Fosse is a filmmaker - the real thing! Like a few greats before him, most notably Busby Berkeley, Fosse directs and choreographs all the numbers for the camera - it's pure, joyous, unadulterated cinema. It also doesn't hurt that Fosse's cinematographer is none other than frequent Fellini lenser Giuseppe Rotunno. A canny-enough choice given some of the resemblance All That Jazz has, in homage, to 8-and-a-Half.

It's a marvel watching All That Jazz again on a superior format like Blu-Ray. It's not only as sumptuous and exciting as it was when it first unspooled on film in 1979, it's probably the next best thing to owning your own pristine 35mm print. In a contemporary context, Fosse's great picture feels even fresher and bolder today than I imagined it to be 35-years-ago.

And save, for all the endlessly delightful scenes showing doctors, including heart surgeons (!!!), chain smoking cigarettes, that's about the only thing in the film that feels even remotely dated.

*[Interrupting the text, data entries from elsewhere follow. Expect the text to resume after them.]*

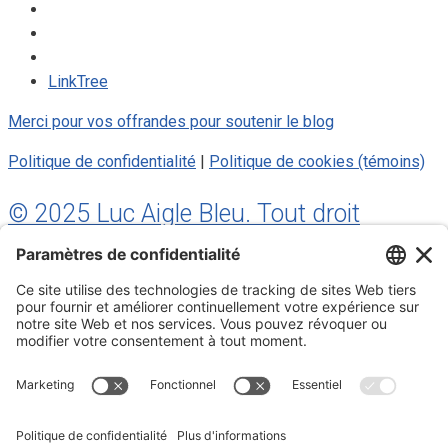
LinkTree
Merci pour vos offrandes pour soutenir le blog
Politique de confidentialité
|
Politique de cookies (témoins)
© 2025 Luc Aigle Bleu. Tout droit
réservé.
S'inscrire à mon Infolettre
Inscrivez-vous à mon infolettre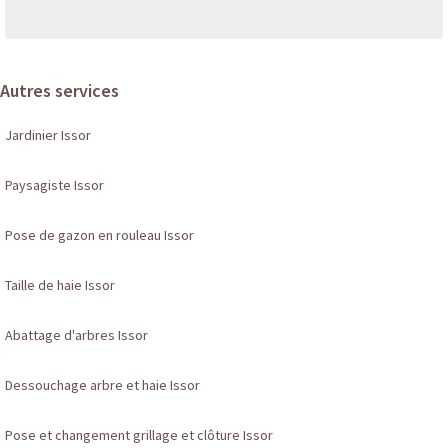
Autres services
Jardinier Issor
Paysagiste Issor
Pose de gazon en rouleau Issor
Taille de haie Issor
Abattage d'arbres Issor
Dessouchage arbre et haie Issor
Pose et changement grillage et clôture Issor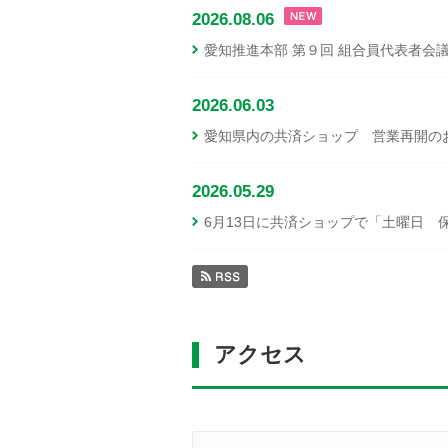
2026.08.06
愛知推進本部 第９回 組合員代表者会議
2026.06.03
愛知県内の共済ショップ 営業再開のお
2026.05.29
6月13日に共済ショップで「土曜日 
アクセス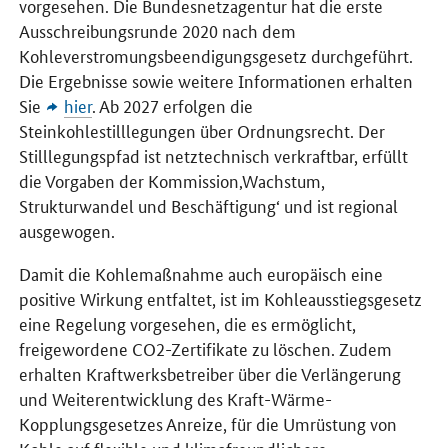
vorgesehen. Die Bundesnetzagentur hat die erste
Ausschreibungsrunde 2020 nach dem
Kohleverstromungsbeendigungsgesetz durchgeführt.
Die Ergebnisse sowie weitere Informationen erhalten
Sie
hier
. Ab 2027 erfolgen die
Steinkohlestilllegungen über Ordnungsrecht. Der
Stilllegungspfad ist netztechnisch verkraftbar, erfüllt
die Vorgaben der Kommission‚Wachstum,
Strukturwandel und Beschäftigung‘ und ist regional
ausgewogen.
Damit die Kohlemaßnahme auch europäisch eine
positive Wirkung entfaltet, ist im Kohleausstiegsgesetz
eine Regelung vorgesehen, die es ermöglicht,
freigewordene CO2-Zertifikate zu löschen. Zudem
erhalten Kraftwerksbetreiber über die Verlängerung
und Weiterentwicklung des Kraft-Wärme-
Kopplungsgesetzes Anreize, für die Umrüstung von
Kohle auf flexible und klimafreundlichere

And WOW! The Criterion Collection continues to outdo themselves. This gorgeously transferred dual-format (Blu-Ray AND DVD) home entertainment package in an all-new 4K digital restoration, with 3.0 surround DTS-HD Master Audio soundtrack, has OWN ME written all over it. The extra features are an absolute bounty. The 40-minute scene-specific commentary by Roy Scheider really knocks this one out of the park. He offers considerable insight into his role, the working relationship he had with Fosse and even the filmmaking process. I can't imagine anyone not enjoying this added-value feature, but it's an absolute must for actors to cherish (burgeoning or otherwise).

There are numerous interview segments with editor Alan Heim, Fosse biographer Sam Wasson, actors Ann Reinking and Erzsebet Foldi, plus an astonishing episode of the talk show "Tomorrow" from 1980, featuring Fosse and legendary choreographer Agnes de Mille. There are also two superb in-depth interview with Fosse from the 80s, one of which, conducted by Gene Shalit, is shockingly well done.

As if that's not enough, there are two full length documentaries on the making of the film, on-set footage, featurettes on the film's music (including one with George Benson) and a lovely booklet with a decent essay. The only mild disappointment is the feature length commentary by editor Heim who is either far too silent through most of the film, far too anecdotal (delivering information we already know from the added documentaries) and when it comes to discussing the cutting, he's far too general and not very specific. A minor quibble, though. There's plenty here to keep you engaged for a lifetime.